This post is part two of a series on re-engaging your team amid Covid-19. Last week, we published a piece on the importance of building a culture of vulnerability on your team. If you haven't read it yet, we suggest you start there.
Radio Advisory: A special series on leadership amid crisis
A lot has changed over the course of the Covid-19 epidemic—and if you're a health care leader, what your organization and patients needed at the start of this crisis likely looks very different than what they need now. As a result, many leaders are looking for ways to re-engage their team as they navigate the continued uncertainty. One of the best ways to provide clarity is by defining a purpose that your team can use as an "anchor" amid all of the change.
How does defining purpose benefit your team?
Before we explore how your team can define and execute on their purpose, let's unpack why purpose can be such a powerful tool. When we talk with health care leaders, they highlight four key functions of purpose:
- Prioritization: We rarely take the time to audit our team’s tasks and shift our responsibilities to align with what’s most needed. When your team has a clear purpose, they can use it to define what shouldn't be on their plate—or what new tasks they need to take on.
- Stability: There is a lot of stress and uncertainty in the workplace right now, and your teammates may be feeling unsure about what the future holds. Giving your team a clear purpose can help ease anxieties and chart their next steps. And having an external goal to focus on can give your team a greater sense of meaning.
- Resilience: A clear and motivating purpose helps bolster personal and team resilience—something health care workers need now more than ever. Clearly defining what is within your team's control moment-to-moment can boost feelings of self-efficacy and give your team the energy they need to keep going.
- Innovation: When you create clarity around your team's responsibilities and available resources, team members can focus their attention on what they do know, rather than working in uncertainty. And once you provide clarity around team goals, you’ll create a space where innovation can happen.
How to define your team's purpose—and use it in practice
At its core, purpose defines who the team serves and the value it creates for them. A purpose differs from a mission or vision statement because it focuses on how the team can serve others, rather than what the team wants to do or achieve.
Here are three ways you can use purpose to re-engage your team:
1. Prioritize input from key stakeholders when defining your purpose
When defining your purpose, it's important to have an understanding of what your organization needs most from your team right now.
To determine who you'll need input from, leaders can start by asking their team the following questions:
- What does our team do now? Align on a shared definition of your team's current responsibilities.
- Who do we serve, both internally and externally? Be clear about who you need to lock arms with and which partnerships your team will need to move forward. These will be the key stakeholders you'll want to reach out to.
- How do we contribute to our organization's purpose?
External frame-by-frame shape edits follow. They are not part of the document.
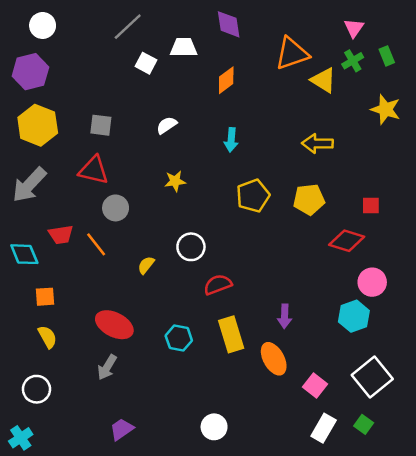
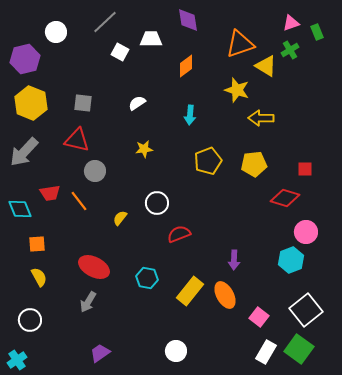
white circle: (43, 25) -> (56, 32), moved
pink triangle: (354, 28) -> (291, 23), turned 36
green rectangle: (387, 56) -> (317, 32), moved
yellow star: (386, 109) -> (237, 90), moved
yellow rectangle: (231, 334) -> (190, 291), moved, turned 56
green square: (364, 424) -> (299, 349), size x1.8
This will help you determine if there are other non-traditional stakeholders you should touch base with.
Once you have a clear idea of who your key stakeholders are, ask them the following questions to isolate the impact of your product or service and the tasks they need your team to excel at:
- What do you appreciate about what we deliver?
- What do you find difficult and want us to do differently?
As you review their feedback, it might be helpful to ask your team the question, "What would the organization miss out on if we weren't here?" This information should be the core of your team's purpose. There's no perfect formula—focus on capturing your team's impact and value you create for others.
2. Ensure your team is focused on tasks that align with their purpose
Effective leaders remind their team of their purpose by keeping it visible and using as a tool to assess the tasks their team should focus on. To keep purpose front of mind, we suggest starting important meetings by restating the purpose or posting the statement in a location where it's easily seen. If there are certain members on your team who have trouble adhering to your new purpose statement, have a conversation with them to better understand why they may be having difficulty letting go of a responsibility or task.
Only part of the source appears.